From the Wikipedia article on Function (mathematics):
A function is a process or a relation that associates each element $x$ of a set $X$, the domain of the function, to a single element $y$ of another set $Y$ (possibly the same set), the codomain of the function. (...) The domain and codomain are not always explicitly given when a function is defined, and, without some (possibly difficult) computation, one knows only that the domain is contained in a larger set. Typically, this occurs in mathematical analysis, where "a function from $X$ to $Y$" often refers to a function that may have a proper subset of $X$ as domain. For example, a "function from the reals to the reals" may refer to a real-valued function of a real variable, and this phrase does not mean that the domain of the function is the whole set of the real numbers, but only that the domain is a set of real numbers that contains a non-empty open interval; such a function is then called a partial function.
From the Wikipedia article on Partial function:
In real and complex analysis, a partial function is generally called simply a function.

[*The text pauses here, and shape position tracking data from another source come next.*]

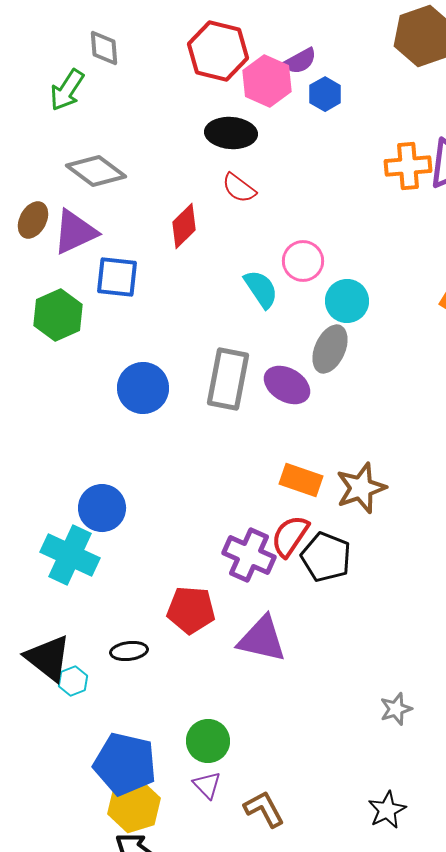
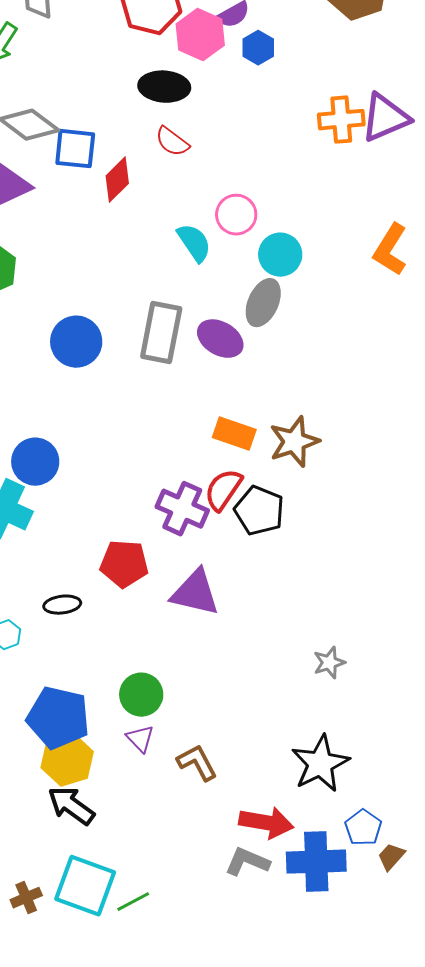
blue square: (117, 277) -> (75, 149), moved
black star: (387, 810) -> (320, 764), size x1.5

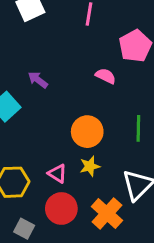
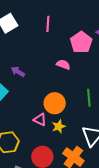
pink triangle: (57, 174) -> (40, 120), moved

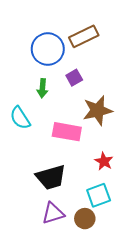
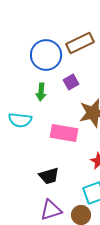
cyan semicircle: (20, 118) -> (20, 120), turned -50
black trapezoid: (51, 177) -> (49, 176), size x0.7

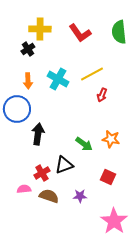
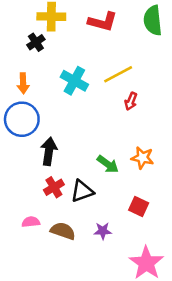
red L-shape: (80, 33) -> (103, 22), turned -40
orange arrow: (28, 81) -> (23, 83), moved
red cross: (42, 173) -> (54, 187), moved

From the Wikipedia article on Domain of a function:
Given a function $f\colon X\to Y$, the set $X$ is the domain of $f$; the set $Y$ is the codomain of $f$. (...) The image of $f$ can be the same set as the codomain or it can be a proper subset of it; it is the whole codomain if and only if $f$ is a surjective function, and otherwise it is smaller.

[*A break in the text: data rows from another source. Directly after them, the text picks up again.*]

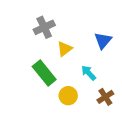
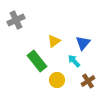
gray cross: (44, 27) -> (16, 20), moved
blue triangle: (103, 41) -> (83, 43), moved

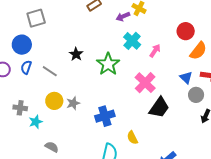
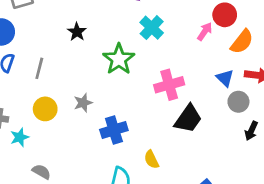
pink arrow: (155, 51) -> (205, 32), moved
black star: (76, 54) -> (77, 32), moved
gray line: (50, 71) -> (39, 68), turned 70
pink cross: (145, 83) -> (169, 85), turned 30
gray star: (73, 103) -> (83, 103), moved

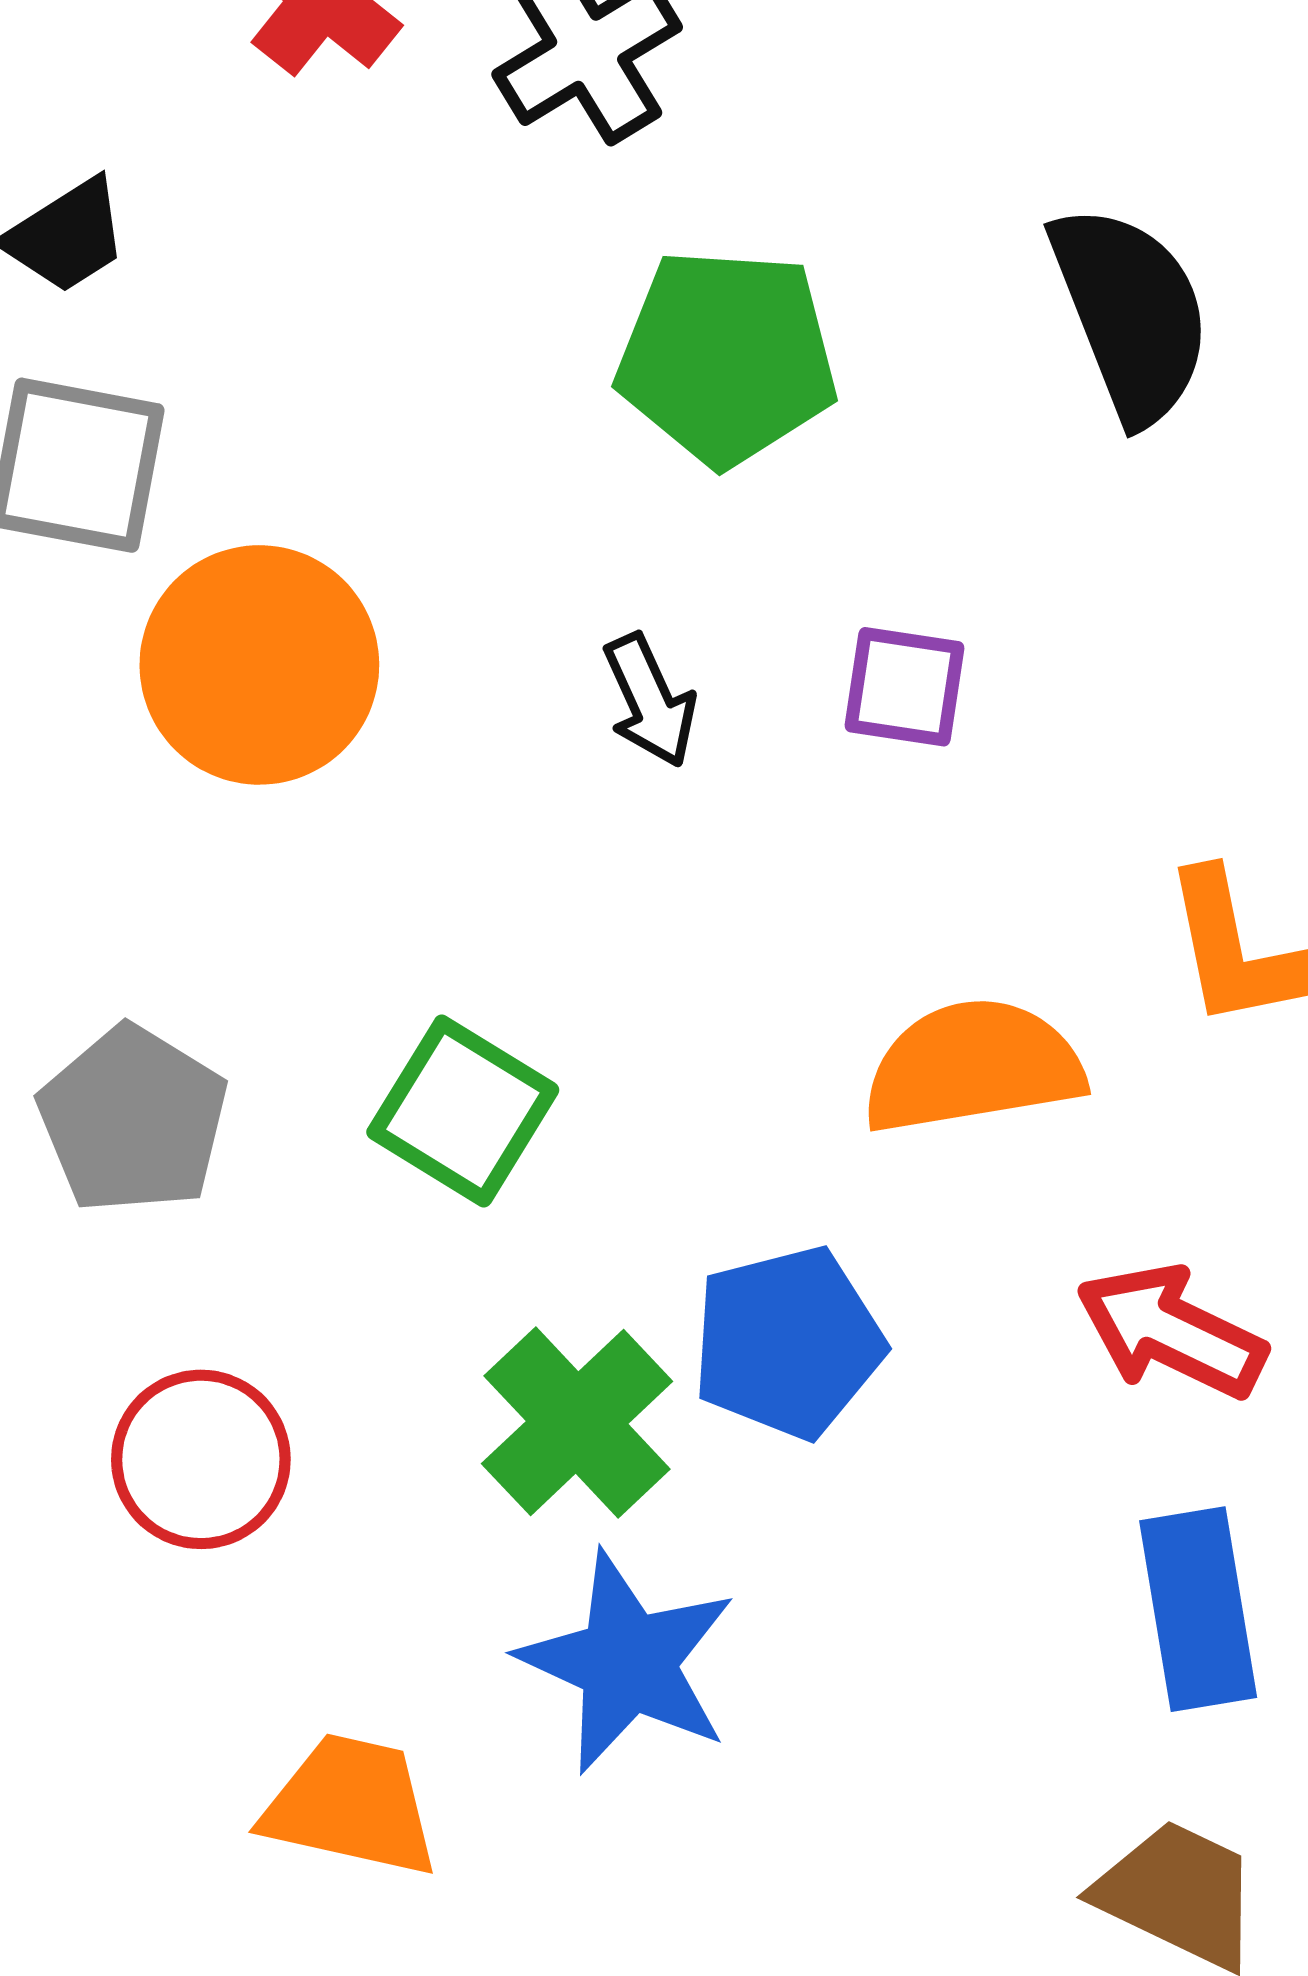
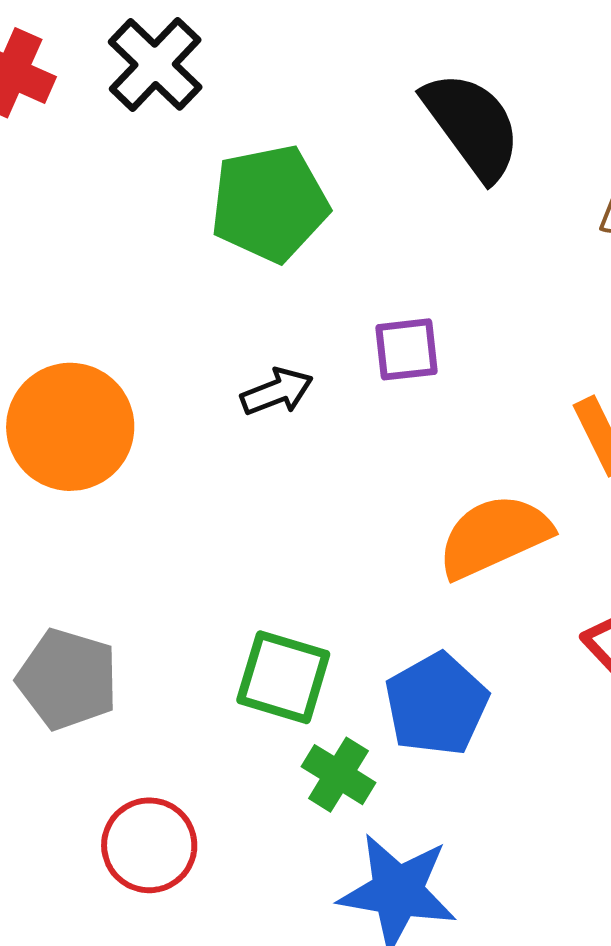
black arrow: (650, 701) -> (277, 392), turned -72
green square: (463, 1111) -> (283, 677), moved
green cross: (577, 1422) -> (338, 775), size x0.7

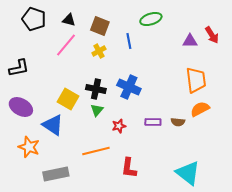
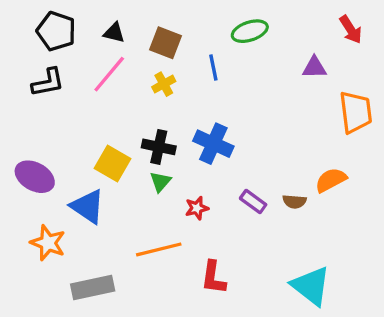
red arrow: (212, 35) -> (351, 29), moved
black L-shape: (19, 68) -> (48, 82), moved
orange trapezoid: (196, 80) -> (356, 112), moved
purple rectangle: (153, 122) -> (253, 202), turned 35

Sentence 1: A function is a process or a relation that associates each element $x$ of a set $X$, the domain of the function, to a single element $y$ of another set $Y$ (possibly the same set), the codomain of the function.
Sentence 2: A function from $X$ to $Y$ often refers to a function that may have a proper subset of $X$ as domain.
Doesn't sentence 1 contradict sentence 2?
Using sentence 1, $$\tan\colon\mathbb{R}\to\mathbb{R}$$ is nonsecial, since $\frac{\pi}{2}\in\mathbb{R}$ and $\tan\frac{\pi}{2}\notin\mathbb{R}$, but using sentence 2, it makes sense, as the domain of $\tan$ (when viewed as a function to $\mathbb{R}$) is a subset of $\mathbb{R}$.
Since the image can be a proper or improper subset of the codomain, is there a mathematical term for a proper subset of the domain? Because this is exactly what is needed to get rid of the ambiguity.
Also, notice the word "open" in
(...) the domain is a set of real numbers that contains a non-empty open interval (...)
in the first paragraph of this post. Why does it have to be open? And how would one even go about open intervals in case of functions acting on some natural numbers only?